We are normal (well ok, not so normal) people that have a dream to see the world and live life as it was meant to be. We both have successful careers in the healthcare industry, even in this terrible economy. We want to break free of the current cycle of trading time for dollars and dollars for more and more things we don’t need. So, we have decided to forego the fruits of our economic success and “retire” well before we are 30 and set out to see what is over the Horizon.

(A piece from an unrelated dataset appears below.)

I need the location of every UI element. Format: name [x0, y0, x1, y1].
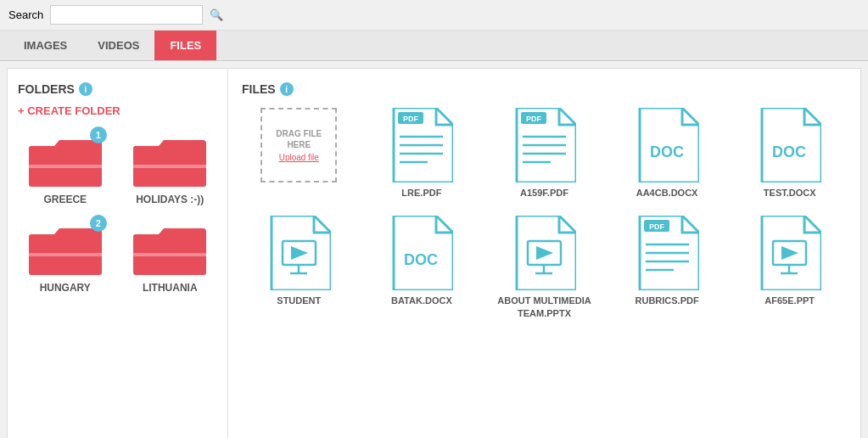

Around a year ago I came across the concept of live aboard sailing… and after talking with Michele about it for a while, we’ve decided to take the plunge. While some people encourage nearly wanton haste like “sell everything, buy a boat, cast of the lines” we are slightly (only slightly, mind you) more pragmatic. Our son is 11 months old this month and we aren’t comfortable having an infant/toddler on a cruiser. We don’t judge people who do, its just not for us. We plan to wait until he is around 4 years old and by that time have enough investments to be able to purchase a boat and sail to wherever Horizon (the name of our future boat, explanation to come later) might take us.
I am an IT manager of a medium sized organization. I attended one of the top computer science universities in the world, dropped out early because I hate(d) school and became a network engineer when I was 20. It has been 3 years since and I have been the IT Director of a small hospital and now of a medium sized medical practice. I am not saying all of this to try to impress anyone… I am saying this because I believe some people get obsessed with climbing a ladder somewhere and don’t stop to look around and just enjoy what they have. Time travels in one direction and we have a finite supply. My wife Michele and I are fortunate enough to understand this at our ages and we plan to take advantage of this wisdom.
So how’d I get Michele to agree to this craziness? In her own words…
When Dan first came to me with the idea of living on a boat full-time, I was somewhat stunned. Carter was only 9 months old and a lot of our financial issues (promotions at work, loans getting paid off, etc.) were really starting to look up. We were almost to the point of being able to do whatever we wanted with our money and being set for life! But I could tell from the way he was talking about it that Dan was really serious about this, so I at least needed to give it some serious thought. The more I thought about it, read about it, and talked about it with him, the more I realized that not only was it possible to do this but that it was something I really wanted to go for too. Not only for myself and Dan, but for Carter too. I don’t want my son growing up in front of a screen.
I’m still nervous about the idea, but I figure its kind of like the nervous energy performers get before going on stage…its what keeps you from getting bored.